Словом, было на что глядеть Шурке с Катькой. И ушам тоже хватало работы: слушай не переслушаешь.
- Ситчик вам к лицу. Чистый атлас. Не маркий, износу не будет! голосисто убеждала робкую бабу нотная, толстая торговка, и аршин летал над ее простоволосой, растрепанной головой, и трещал и стрелял, что твой пугач, раздираемый накрахмаленный ситец.
- Навались, навались, у кого гроши завелись! - кричал квасник, стоя в одном сапоге, а другим раздувая трехведерный самовар, сыпавший на траву искры.
- Мятные пряники, вяземские... Сам бы ел, да сыт покуда, съел полпуда. Захочу - пуд сворочу!.. Мятные, вяземские, на меду...
- Вот оно, счастье! Без проигрыша! Драгоценные вещи и предсказания судьбы... Только за три копейки!
- Да разве это горшок? Горшок должен звенеть колоколом!
- Сам ты колокол, пустобрех... Слушай! Али оглох?
Еле выбрались Шурка и Катька из месива баб, лаптей, мужиков, граблей, ситца.
У церковной ограды они увидели новое восхитительное зрелище. Щеголеватый парень с чубом, выбившимся из-под коричневого бархатного картуза, сдвинутого на правое ухо, стоял, прислонясь к ограде, и держал на ремне черный ящик. Под стеклом, на сиреневом плюше, ослепительно блестя, плотно лежали золотые и серебряные вещи - часы, портсигары, цепочки, кольца и брошки. Покуривая папиросу, парень искоса щурился на свое богатство, подкидывая на ладони малюсенькие костяные чурбашки с крапинками. Он никого не зазывал, а мужиков около него толпилось множество. Все рассматривали ящик, прищелкивали языками; иные сомневались - настоящее ли это золото и серебро, другие уверяли, что настоящее, облюбовывая вещи. Особенно нравились всем золотые часы. Парень вынул их из-под стекла и, щелкая крышкой, небрежно объяснил:
- Варшавского золота-с. Известная заграничная фирма - Павел Буре. На двадцати трех камнях... Верный ход-с на пятьдесят лет.

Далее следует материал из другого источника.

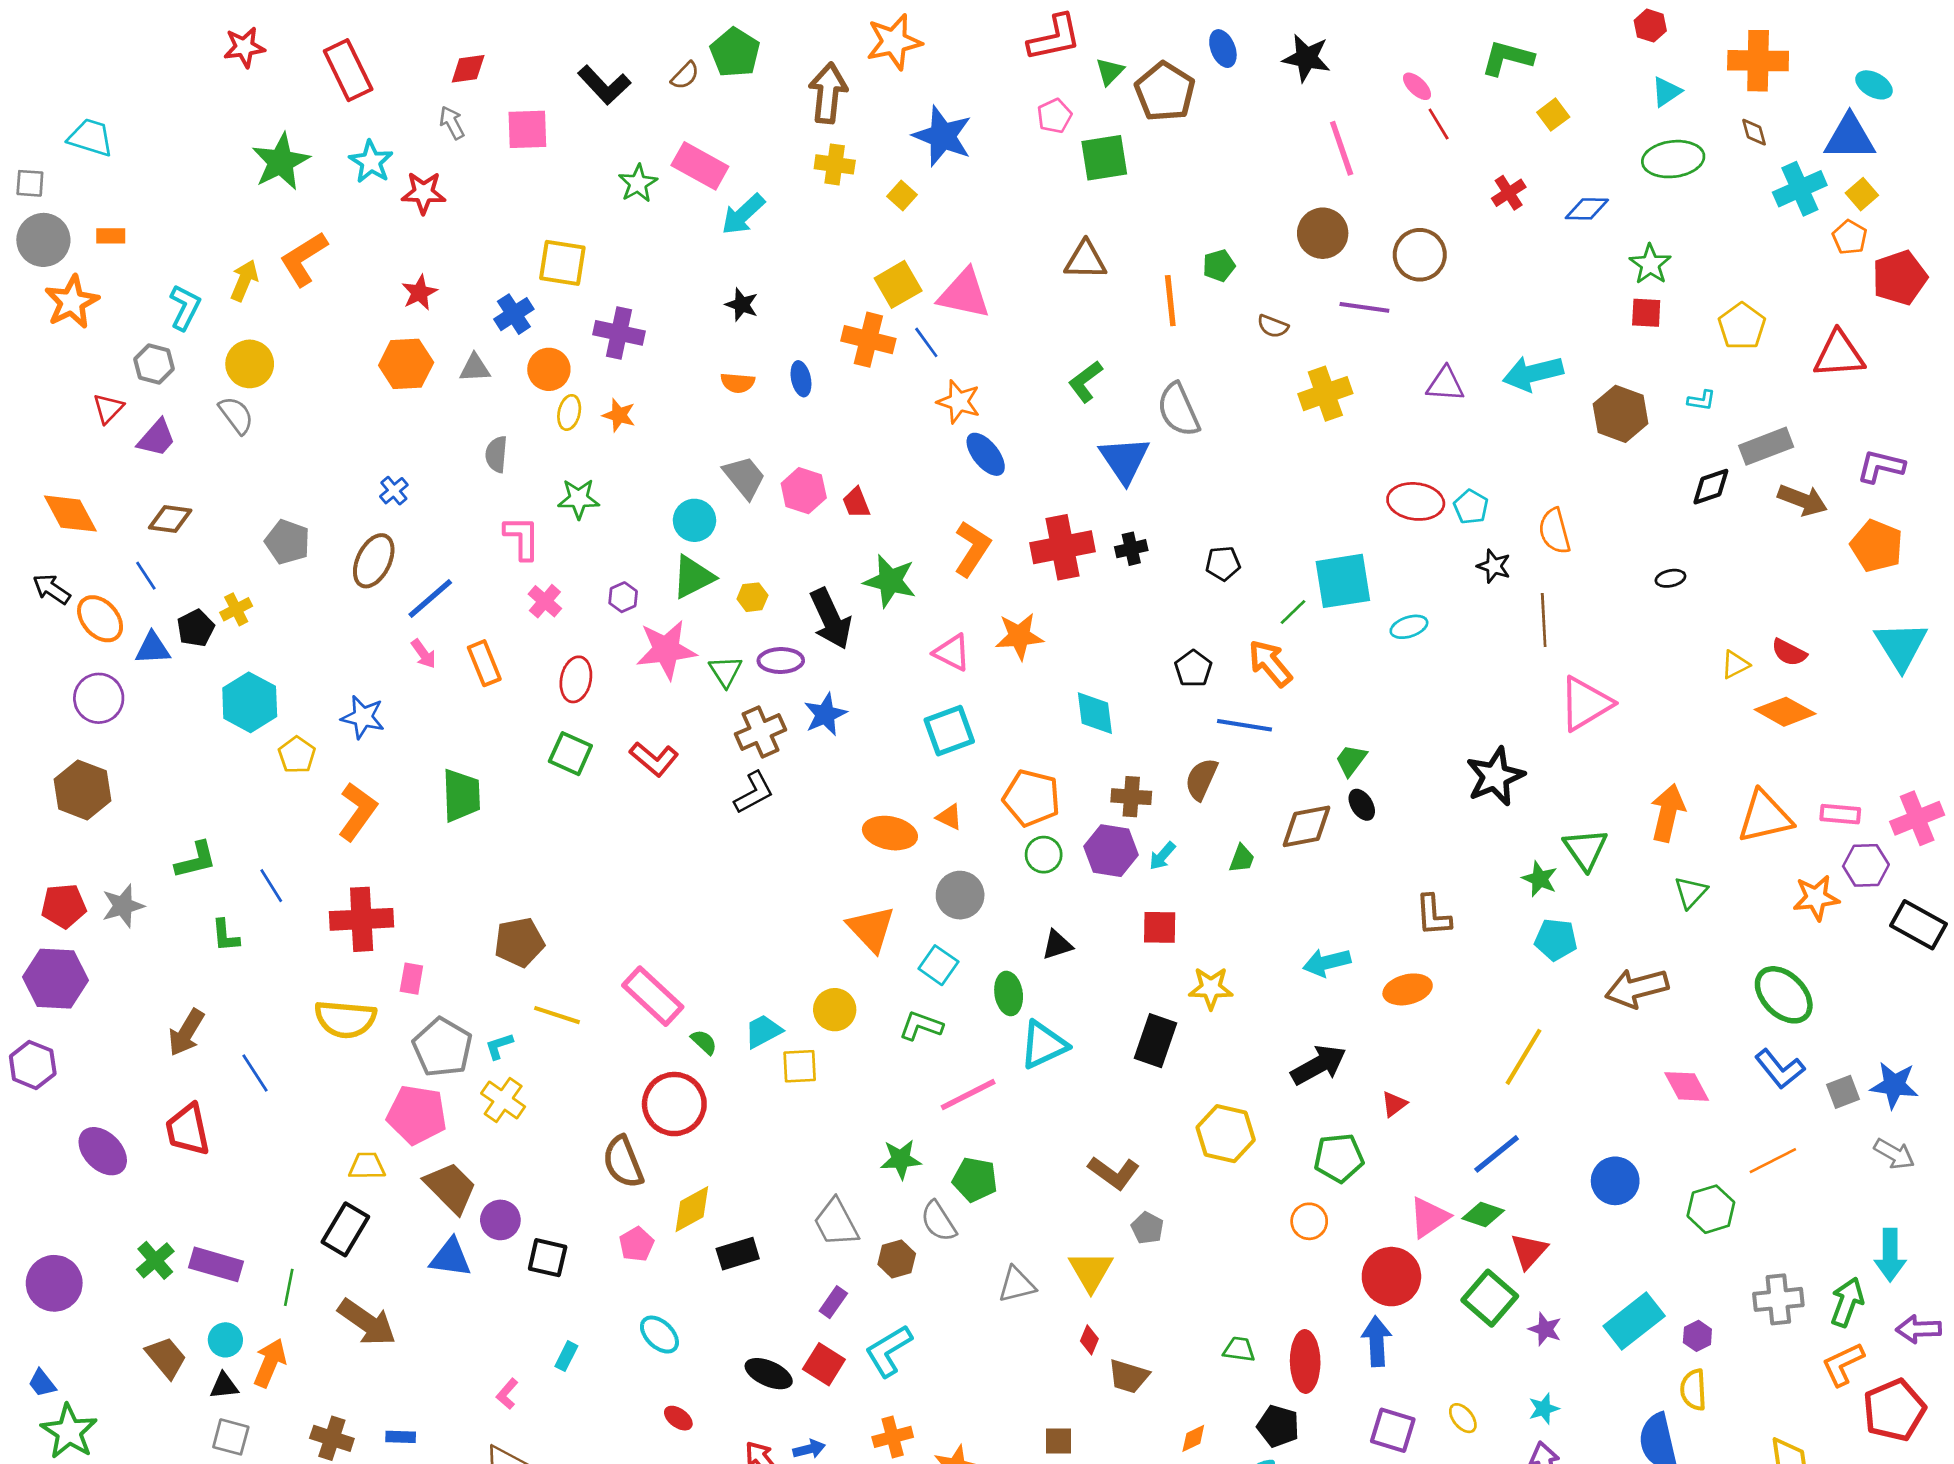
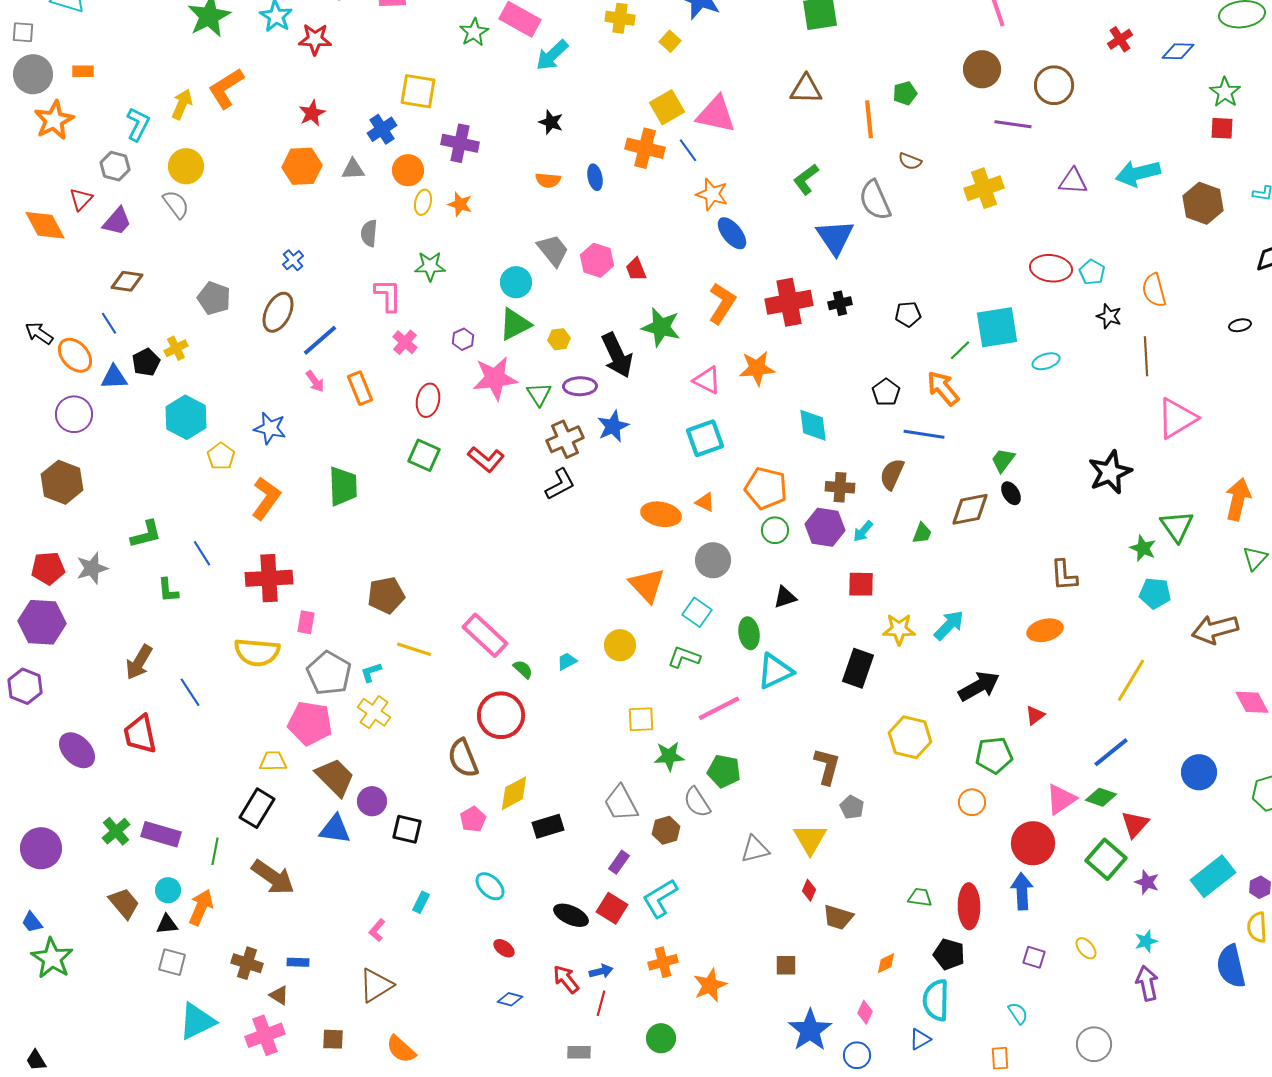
brown semicircle: (1273, 326) -> (910, 161), moved
orange diamond: (70, 514) -> (45, 225), moved
cyan arrow: (1327, 962) -> (949, 625), moved, turned 148
cyan trapezoid: (763, 1031) -> (567, 661), size x0.7
yellow square: (800, 1066) -> (641, 719), moved
brown L-shape: (1114, 1173) -> (827, 766), turned -111
purple square: (1393, 1430) -> (1034, 957), size x0.7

- Ах, бес! - восхищенно хлопнул себя по карману пьяненький глебовский мужик с деревянной раскрашенной лошадкой под мышкой. - Так-таки на пятьдесят лет? - спросил он, оглядываясь и подмигивая толпе. - А может, на сто?
- Нет-с, - с достоинством ответил парень. - Ручательство фирмы. Извольте видеть. - Он поиграл часами, спрятал их за стекло и неохотно добавил: - Совершенно даром-с. Любая вещь. По вкусу публики.
- По ску-усу? Даром?.. Ах, дуй те горой! - еще веселее закричал глебовский гуляка. - Это как же так - даром?
Парень ловчее облокотился на ограду, переменил положение скрещенных ног, затянутых в лакированные голенища, и лениво процедил сквозь зубы:
- Очень просто-с... Извольте сыграть костями... Вот так-с.
Белыми, женскими пальцами, унизанными перстнями, он небрежно бросил чурбашки с крапинками на стекло.
- У меня выпало семь очков. У вас, разумеется, будет болыне-с... Ничего не имею против. Ваше счастье... Берите любую вещь по вкусу-с.
- Д-да... Это, брат, без обману, - согласились некоторые из зевак. Воистину - счастье.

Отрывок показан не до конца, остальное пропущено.